Final answer:
In 1933, the Nazis built concentration camps like Dachau to house political dissenters, but these camps later also imprisoned and murdered millions of Jewish people and other groups deemed undesirable by the Nazi regime.
Step-by-step explanation:
In 1933, the Nazis initially built concentration camps to house political dissenters. The first of these camps, Dachau, was established shortly after Hitler became chancellor and was aimed at detaining those who opposed the Nazi regime. Over time, the scope of who was sent to concentration camps expanded to include Jewish people, Roma (gypsies), homosexuals, Jehovah's Witnesses, and other minority groups deemed undesirable by the state. By 1945, the Nazis had established over 1000 such camps, some of which evolved into death camps where millions were murdered.

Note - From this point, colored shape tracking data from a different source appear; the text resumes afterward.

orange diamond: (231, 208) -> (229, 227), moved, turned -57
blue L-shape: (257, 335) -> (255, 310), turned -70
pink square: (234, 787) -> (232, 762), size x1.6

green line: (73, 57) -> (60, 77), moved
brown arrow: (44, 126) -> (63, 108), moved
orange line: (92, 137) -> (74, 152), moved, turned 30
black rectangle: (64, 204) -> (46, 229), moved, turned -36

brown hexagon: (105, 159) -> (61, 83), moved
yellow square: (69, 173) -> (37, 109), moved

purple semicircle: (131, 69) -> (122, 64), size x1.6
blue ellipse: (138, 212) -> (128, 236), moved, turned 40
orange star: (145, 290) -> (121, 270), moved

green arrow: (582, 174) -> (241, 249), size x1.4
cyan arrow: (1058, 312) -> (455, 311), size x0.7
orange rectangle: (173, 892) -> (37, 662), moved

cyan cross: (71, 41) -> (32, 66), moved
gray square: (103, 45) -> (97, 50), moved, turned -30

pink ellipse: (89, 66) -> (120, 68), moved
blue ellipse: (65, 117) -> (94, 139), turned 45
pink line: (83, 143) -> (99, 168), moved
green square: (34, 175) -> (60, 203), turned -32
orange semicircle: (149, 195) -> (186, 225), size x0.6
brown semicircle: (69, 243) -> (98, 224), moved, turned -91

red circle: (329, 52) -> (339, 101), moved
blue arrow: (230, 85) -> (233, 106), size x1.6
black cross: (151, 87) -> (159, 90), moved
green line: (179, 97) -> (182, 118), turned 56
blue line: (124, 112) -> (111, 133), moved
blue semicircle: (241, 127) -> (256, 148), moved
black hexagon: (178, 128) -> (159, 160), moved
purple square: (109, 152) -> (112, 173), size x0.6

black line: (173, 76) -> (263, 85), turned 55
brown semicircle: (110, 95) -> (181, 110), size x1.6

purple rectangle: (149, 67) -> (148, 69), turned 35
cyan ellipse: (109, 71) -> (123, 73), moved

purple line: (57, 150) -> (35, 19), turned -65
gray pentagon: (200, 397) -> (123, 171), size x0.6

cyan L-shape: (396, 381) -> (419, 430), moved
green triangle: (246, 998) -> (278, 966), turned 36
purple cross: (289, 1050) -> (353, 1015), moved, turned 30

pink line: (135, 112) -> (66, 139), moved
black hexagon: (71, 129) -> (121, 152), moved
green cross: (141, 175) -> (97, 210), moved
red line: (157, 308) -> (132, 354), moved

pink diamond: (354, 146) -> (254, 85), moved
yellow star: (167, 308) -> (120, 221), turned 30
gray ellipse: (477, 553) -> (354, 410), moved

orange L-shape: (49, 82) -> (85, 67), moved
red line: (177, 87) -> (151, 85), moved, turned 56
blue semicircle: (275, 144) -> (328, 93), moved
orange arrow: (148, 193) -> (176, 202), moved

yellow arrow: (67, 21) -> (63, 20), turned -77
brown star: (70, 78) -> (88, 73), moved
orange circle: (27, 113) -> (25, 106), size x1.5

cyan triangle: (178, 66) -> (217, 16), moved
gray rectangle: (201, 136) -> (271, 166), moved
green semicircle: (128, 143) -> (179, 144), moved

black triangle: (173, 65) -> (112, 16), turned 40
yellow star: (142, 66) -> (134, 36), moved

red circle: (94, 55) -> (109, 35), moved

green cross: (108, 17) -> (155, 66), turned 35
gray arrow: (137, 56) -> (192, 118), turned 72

The persecution of Jewish people under Nazi rule began with laws like those enacted on April 7, 1933, which excluded them from public service and escalated to the Nuremberg Laws of 1935, leading to their eventual incarceration and murder in vast numbers. In addition to political prisoners, concentration camps later also housed a wide variety of groups that the Nazis considered enemies or inferior, subjected them to forced labor, and executed many. Sites like Auschwitz became synonymous with the horrors of the Holocaust, serving both as labor camps and as sites of mass extermination.